The Minister of Finance, Dr Ngozi Okonjo-Iweala, disclosed this after the FEC meeting presided over by President Goodluck Jonathan at the State House in Abuja.
Okonjo-Iweala said the consultant, Messrs Mckinsey and Company, would provide technical support and capacity building to the Federal Inland Revenue Services (FIRS) for non-oil revenue enhancement.
She explained that the approval was meant to engage in revenue drive outside the oil sector for the development of the country.
The minister said FIRS collected N1.8 trillion as non-oil revenue in 2012 while the target for 2014 is N2.2 trillion.
She added that with the services of the consultant, it was expected that the 2014 target would increase by N75 billion, bringing it to N2.95 trillion.
“We feel we have to do this because the administration aims to strengthen the base of economy through diversification to others sector which appear to be yielding fruits.
“There is the need to strengthen our tax system to be able to do better. Nigeria's tax to GDP ratio is relatively low at 7 per cent compared to other countries.

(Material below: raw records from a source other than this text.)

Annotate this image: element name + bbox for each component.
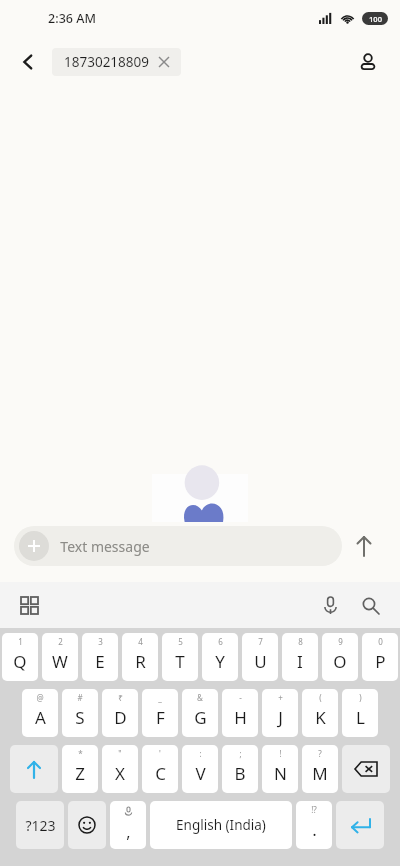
button[interactable]: 9 [322, 633, 358, 681]
staticText: K [315, 706, 326, 729]
staticText: + [278, 692, 283, 703]
button[interactable]: ?123 [16, 801, 64, 849]
staticText: Text message [60, 537, 150, 556]
button[interactable]: ) [342, 689, 378, 737]
staticText: 2 [58, 636, 63, 647]
staticText: & [197, 692, 203, 703]
button[interactable]: 4 [122, 633, 158, 681]
staticText: ' [159, 748, 161, 759]
button[interactable]: Keyboard options [14, 590, 44, 620]
button[interactable]: 3 [82, 633, 118, 681]
button[interactable]: Search [350, 585, 390, 625]
button[interactable]: + [262, 689, 298, 737]
staticText: - [239, 692, 242, 703]
button[interactable]: 8 [282, 633, 318, 681]
button[interactable]: Shift [10, 745, 58, 793]
staticText: ! [279, 748, 282, 759]
button[interactable]: ( [302, 689, 338, 737]
staticText: S [75, 706, 85, 729]
button[interactable]: Send [342, 524, 386, 568]
button[interactable]: : [182, 745, 218, 793]
staticText: 3 [98, 636, 103, 647]
staticText: Q [13, 650, 27, 673]
staticText: P [375, 650, 386, 673]
staticText: ? [318, 748, 322, 759]
button[interactable]: ! [262, 745, 298, 793]
staticText: U [254, 650, 267, 673]
button[interactable]: @ [22, 689, 58, 737]
button[interactable]: , [110, 801, 146, 849]
staticText: C [155, 762, 166, 785]
button[interactable]: * [62, 745, 98, 793]
staticText: ?123 [25, 816, 56, 835]
staticText: 7 [258, 636, 263, 647]
staticText: M [312, 762, 328, 785]
staticText: 18730218809 [64, 53, 149, 71]
button[interactable]: - [222, 689, 258, 737]
staticText: ( [319, 692, 322, 703]
button[interactable]: !? [296, 801, 332, 849]
button[interactable]: 2 [42, 633, 78, 681]
button[interactable]: English (India) [150, 801, 292, 849]
staticText: 1 [18, 636, 23, 647]
button[interactable]: 18730218809 [52, 48, 181, 76]
button[interactable]: Add [19, 531, 49, 561]
button[interactable]: 7 [242, 633, 278, 681]
staticText: 9 [338, 636, 343, 647]
staticText: J [278, 706, 283, 729]
staticText: F [156, 706, 165, 729]
staticText: 0 [378, 636, 383, 647]
staticText: . [312, 818, 317, 841]
staticText: " [118, 748, 122, 759]
button[interactable]: " [102, 745, 138, 793]
staticText: !? [311, 804, 317, 815]
button[interactable]: 1 [2, 633, 38, 681]
staticText: X [115, 762, 125, 785]
staticText: # [77, 692, 83, 703]
staticText: * [78, 748, 83, 759]
staticText: D [114, 706, 127, 729]
staticText: T [175, 650, 185, 673]
button[interactable]: ₹ [102, 689, 138, 737]
staticText: A [35, 706, 46, 729]
staticText: L [356, 706, 365, 729]
staticText: 100 [369, 14, 382, 24]
button[interactable]: ' [142, 745, 178, 793]
staticText: 2:36 AM [48, 10, 96, 27]
staticText: ₹ [118, 692, 123, 703]
staticText: Y [215, 650, 225, 673]
staticText: V [195, 762, 206, 785]
staticText: G [194, 706, 207, 729]
staticText: 5 [178, 636, 183, 647]
staticText: H [234, 706, 247, 729]
button[interactable]: Back [8, 42, 48, 82]
button[interactable]: Contact [348, 42, 388, 82]
staticText: ) [359, 692, 362, 703]
staticText: R [135, 650, 146, 673]
staticText: Z [75, 762, 85, 785]
staticText: English (India) [176, 816, 266, 834]
staticText: 4 [138, 636, 143, 647]
button[interactable]: Add [14, 526, 342, 566]
button[interactable]: 5 [162, 633, 198, 681]
staticText: : [199, 748, 202, 759]
staticText: N [274, 762, 287, 785]
button[interactable]: Backspace [342, 745, 390, 793]
button[interactable]: _ [142, 689, 178, 737]
button[interactable]: & [182, 689, 218, 737]
staticText: B [234, 762, 246, 785]
button[interactable]: 6 [202, 633, 238, 681]
button[interactable]: 0 [362, 633, 398, 681]
button[interactable]: ? [302, 745, 338, 793]
staticText: ; [239, 748, 242, 759]
staticText: W [52, 650, 68, 673]
button[interactable]: Enter [336, 801, 384, 849]
staticText: _ [158, 692, 162, 703]
staticText: O [333, 650, 347, 673]
staticText: @ [36, 692, 44, 703]
button[interactable]: Emoji [68, 801, 106, 849]
button[interactable]: Voice input [310, 585, 350, 625]
button[interactable]: # [62, 689, 98, 737]
staticText: 6 [218, 636, 223, 647]
button[interactable]: ; [222, 745, 258, 793]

“Our aim is to move it from 7 per cent to about 22 per cent over time in the medium term.
“We are hoping that over the period of five years, we will move gradually to this ratio.
“We want to do that through blocking all the loopholes and the leakages in our tax collection'', she said.
The minister said the consultant was well known and had assisted South Africa and Angola in improving their tax revenue base.
She said the FIRS had earlier engaged the services of the company to diagnose the Nigerian tax system and came up with findings that led to the contract.
She said the consultant found out that about 65 per cent of registered tax payers had not filed returns in the past two years.
“Similarly, 75 per cent of medium and small businesses have not registered in the tax system. There are those that registered but are not paying tax.
“They found that about 30 per cent of the companies operating under pioneer status abuse those incentives and used that to evade tax.
“There are also considerable tax arrears and debts to collect on old taxes'', she said.
Okonjo-Iweala said the consultant suggested certain steps the FIRS should take to improve revenue base.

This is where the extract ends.